Overview

Project: Master Of None

Estimated Development Time: 25-35 hours

Lines Of Code: 500 (counting only the system code, not individual actions)

Description: The action planner in Master Of None is heavily influenced by traditional HTNs and the GOAP(Goal Oriented Action Planner) seen in F.E.A.R and several other games. At its most basic, the planner starts out with a prime goal, to "Increase Wealth" or "Survive" based on its current situation, then builds out a stack of subgoals/actions. Its largest differentiator is its use of subgoals to efficiently re-plan when a particular element of the overall strategy no longer seems effective or profitable.

Objectives:

  1. Have goals and options adjust by what is available to that specific NPC.
  2. Plan in small chunks.
  3. Allow subgoals to re-plan.
  4. Allow NPCs to manage multiple action stacks at once.

 

Thought Process and Choices

 

Why I chose to use an Action Planner :

Master Of None is centered around the NPC's ability to satisfy their own goals while the player leads/supports them instead of directing them. I did consider using a modified behavior tree that relied heavily on priorities, but soon realized during the prototype stage that it was going to be become overly complex with each new behavior needing to be weighed and prioritized. I also didn't like the concept of having to evaluate the entire tree on a regular basis.

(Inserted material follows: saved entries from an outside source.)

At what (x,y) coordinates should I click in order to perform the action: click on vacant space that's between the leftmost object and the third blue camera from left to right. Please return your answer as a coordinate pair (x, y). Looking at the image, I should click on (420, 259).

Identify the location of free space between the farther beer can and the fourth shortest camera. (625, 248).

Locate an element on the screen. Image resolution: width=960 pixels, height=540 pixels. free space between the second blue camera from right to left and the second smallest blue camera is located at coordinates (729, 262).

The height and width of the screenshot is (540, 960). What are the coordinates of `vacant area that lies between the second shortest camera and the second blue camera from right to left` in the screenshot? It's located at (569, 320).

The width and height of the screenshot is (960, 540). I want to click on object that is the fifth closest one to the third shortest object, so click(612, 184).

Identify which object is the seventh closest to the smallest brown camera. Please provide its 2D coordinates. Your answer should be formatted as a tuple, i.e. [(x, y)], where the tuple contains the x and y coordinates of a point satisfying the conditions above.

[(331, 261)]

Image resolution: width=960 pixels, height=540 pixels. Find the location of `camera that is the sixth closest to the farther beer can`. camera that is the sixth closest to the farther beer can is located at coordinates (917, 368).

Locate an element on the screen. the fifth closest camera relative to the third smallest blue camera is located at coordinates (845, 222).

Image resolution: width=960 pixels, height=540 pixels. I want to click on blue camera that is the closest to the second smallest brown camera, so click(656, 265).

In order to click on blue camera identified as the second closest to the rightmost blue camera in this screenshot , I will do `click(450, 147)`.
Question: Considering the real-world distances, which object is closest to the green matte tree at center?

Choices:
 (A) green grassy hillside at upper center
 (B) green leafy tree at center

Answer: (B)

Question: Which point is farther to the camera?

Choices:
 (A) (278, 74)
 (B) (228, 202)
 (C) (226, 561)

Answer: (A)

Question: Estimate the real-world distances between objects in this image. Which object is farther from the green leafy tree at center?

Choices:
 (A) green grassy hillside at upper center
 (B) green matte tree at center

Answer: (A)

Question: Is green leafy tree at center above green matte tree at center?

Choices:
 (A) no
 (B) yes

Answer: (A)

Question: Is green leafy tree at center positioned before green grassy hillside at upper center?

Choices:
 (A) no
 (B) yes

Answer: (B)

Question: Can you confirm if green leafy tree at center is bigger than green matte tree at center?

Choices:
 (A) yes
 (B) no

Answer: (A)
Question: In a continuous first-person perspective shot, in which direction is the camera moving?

Using a planner allowed me to naturally associate cost to actions and create the dynamic behavior the game required.

 

Risks:

  1. The planner I desired required many dependencies to be taken care of prior to its development; the main one being the Teamwide Knowledge System. Instead of creating a light version of the planner,  I decided a to go with a temporary behavior tree that was already partially implemented.
  2. I had never developed a planner before, but I had a strong feeling it would be a system that would require many iterations to not only work but to also be designer friendly.

 

Results:

Although the action planner currently works, it is not designer friendly in any shape or form. The actions currently in the game are:

** - The action is not fully implemented

Normal Actions

  • Collect Item
  • Explore
  • Hunt
  • Lock Door
  • Unlock Door
  • Destroy Door**
  • Open Door
  • Shut Door
  • Sell Loot
  • Trade**
  • Throw Item**
  • Travel To
  • Reload
  • Scavenge Room
  • Scavenge Container

 

Combat Actions

  • Defensive Tactics
  • Offensive Tactics
  • Flee**
  • Check For Enemies**
  • Kite**
  • Stand Ground
  • Cover Tactics
  • Enter Cover
  • Cover: Popup
  • Cover: Lean Out
  • Cover: Wait
  • Flank
  • Charge
  • Attack Position**

Design and Development

Summary:

When you look into the future of a game, even the next 30 seconds, details about the world can become less about prediction and more along the lines of making naive guesses. And although the player may be trying to strategize as to what a NPC is working up to, it is unlikely they are considering the behaviors of a NPC even 10 seconds in the future.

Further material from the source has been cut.